Differences between utility, performance and profit

Revenue
Profit is the increase in the total assets of an individual or a company.

These concepts can often be used more or less synonymously, but they are not in the technical field of accounting. Let's address each one separately to establish the difference:

  • Utility It consists of the increase in the total assets of an individual or a company, so it is the remainder after reinvesting production and distribution costs. It is what we commonly call “profit” in non-specialized language.
  • Performance. Performance is measured based on the capital invested, since it consists of a percentage or margin of return from the use of a specific asset, such as financial products (shares). It is equivalent to interest earned in common speech.
  • Revenue. Finally, profit consists, for accounting, of an additional, extra profit that is obtained under specific and special conditions, such as discounts, surcharges or promotions.
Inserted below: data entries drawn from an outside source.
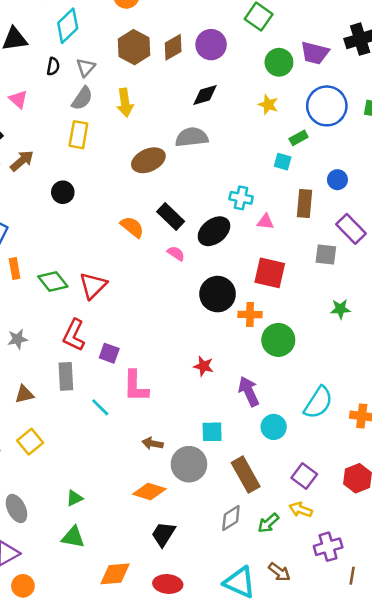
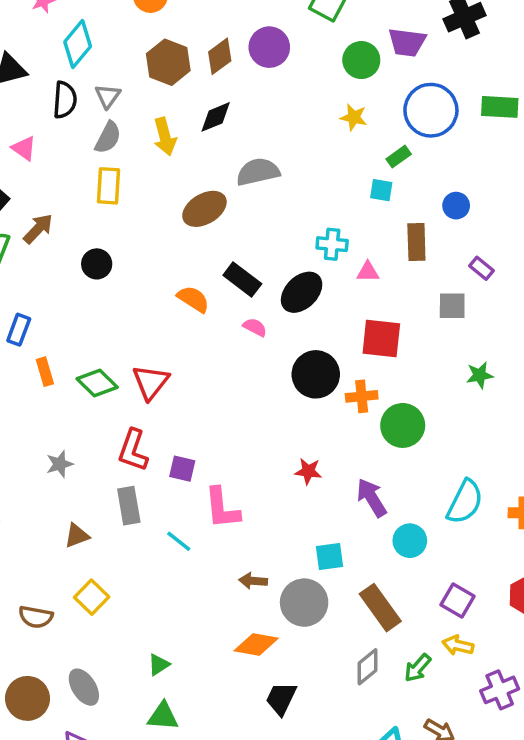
black semicircle: (53, 66) -> (65, 100), size x1.5
black diamond: (205, 95) -> (216, 117), moved
purple rectangle: (351, 229) -> (481, 268), size x0.6

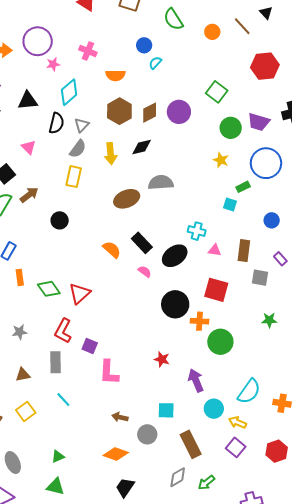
brown rectangle: (416, 242) -> (244, 251), moved
cyan line: (179, 541) -> (63, 400), moved
gray circle: (304, 603) -> (147, 434), size x0.7
yellow arrow: (458, 645) -> (237, 422), moved

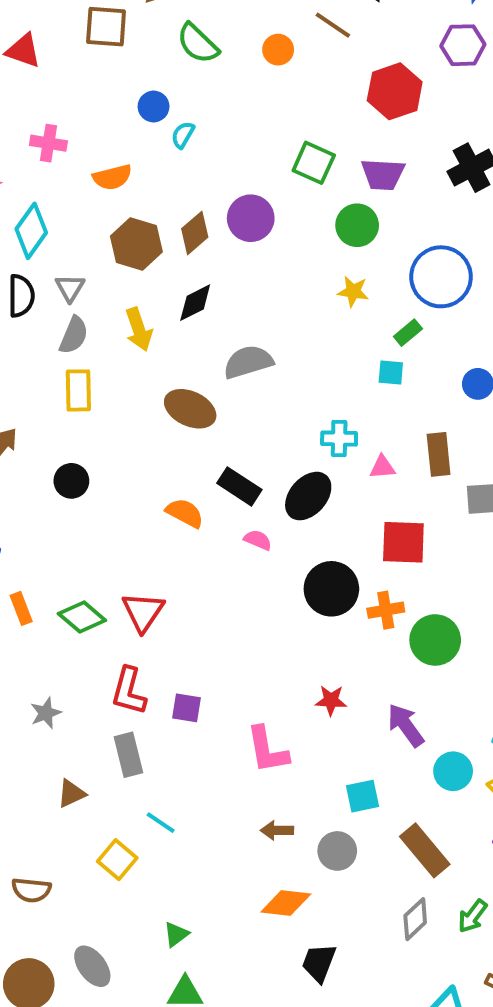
purple trapezoid: (259, 122) -> (383, 174), moved
brown ellipse: (127, 199) -> (190, 409), turned 60
pink L-shape: (109, 372) -> (267, 750), moved
yellow square: (26, 411) -> (117, 860), moved

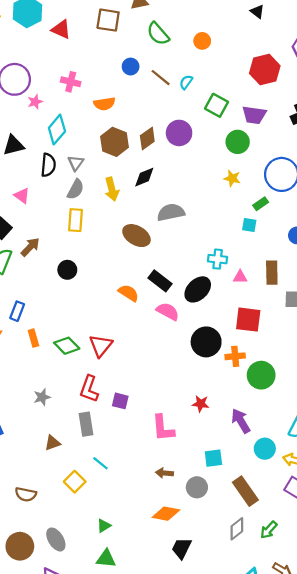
brown line: (333, 25) -> (161, 78), moved
cyan semicircle: (183, 135) -> (186, 82), moved
pink semicircle: (258, 540) -> (168, 311), size x1.5

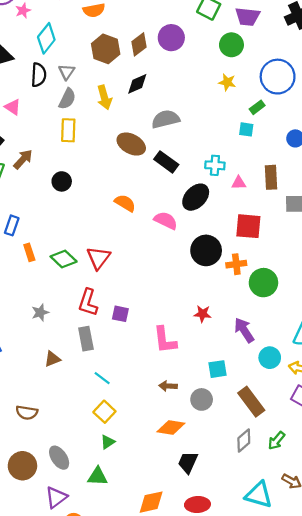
black rectangle: (160, 281) -> (166, 162), moved
yellow square: (75, 482) -> (104, 412), moved
green triangle: (106, 559) -> (98, 476), moved

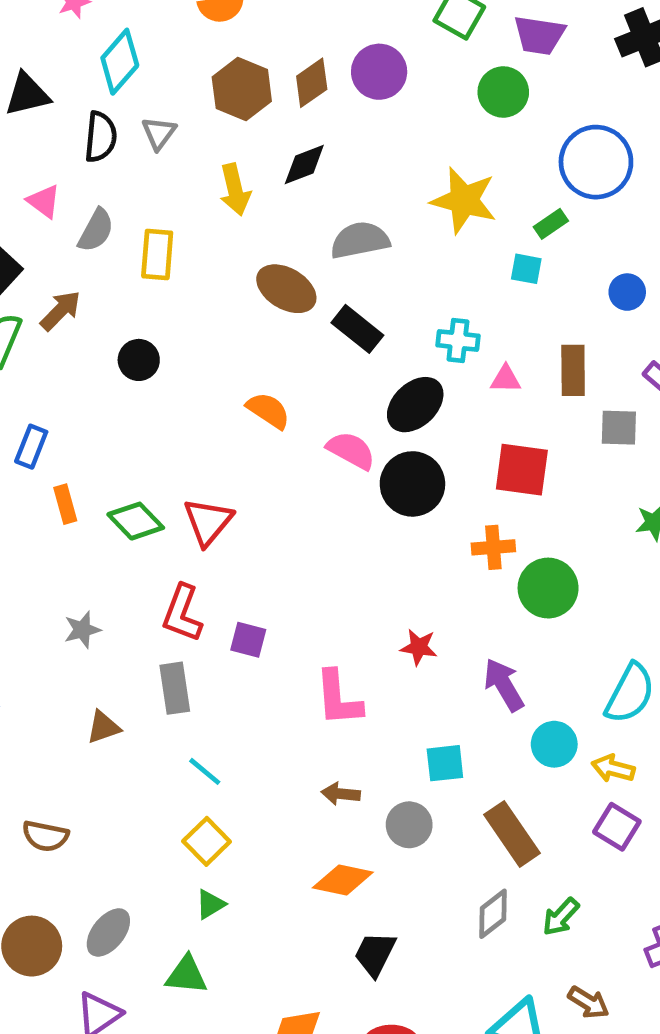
yellow star: (227, 82) -> (464, 200), moved, size x1.8
gray semicircle: (67, 99) -> (96, 230), moved
black circle: (206, 250) -> (412, 484), moved
gray ellipse: (59, 458) -> (108, 932), turned 70

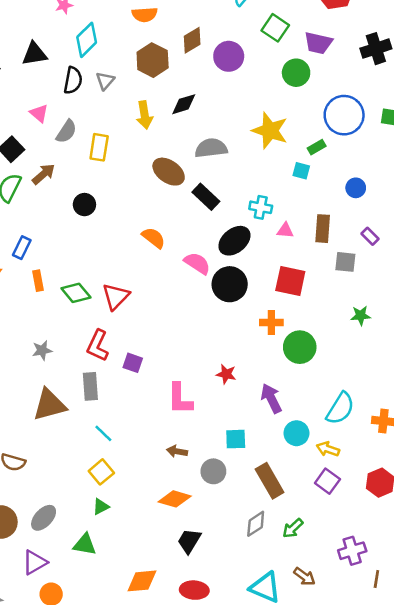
brown diamond: (312, 83) -> (192, 40), moved
brown triangle: (103, 727) -> (50, 405), size x1.8

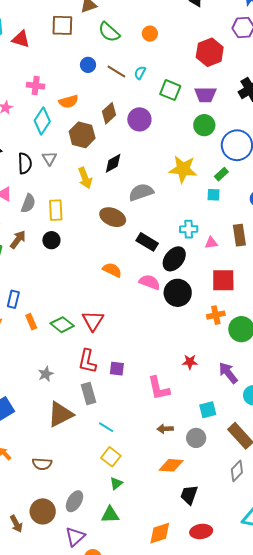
cyan diamond: (87, 40) -> (42, 121), moved
green circle: (296, 73) -> (204, 125), moved
black rectangle: (206, 197) -> (147, 242), moved
black circle: (84, 205) -> (51, 240), moved

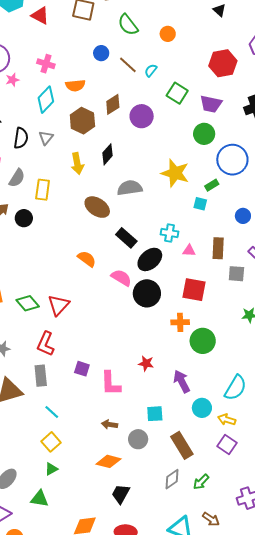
black diamond: (113, 163) -> (108, 154), turned -30
black circle: (51, 240) -> (24, 218), moved
purple square: (117, 369) -> (82, 369), moved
Thus, what is normally earned by an economic activity is not, in this specific area of ​​language, revenue but utility.

What is loss?

Loss is the opposite of gain: losses occur when the total wealth of an individual or a company decreases instead of growing. For example, if after selling a series of products that we produce and distribute, we realize that the final amount does not allow us to cover the reinvestment and perpetuate the economic activity over time, we will be facing a loss, since we must add our own pocket the missing if we want to continue in the business, or we must then withdraw from it (bankruptcy).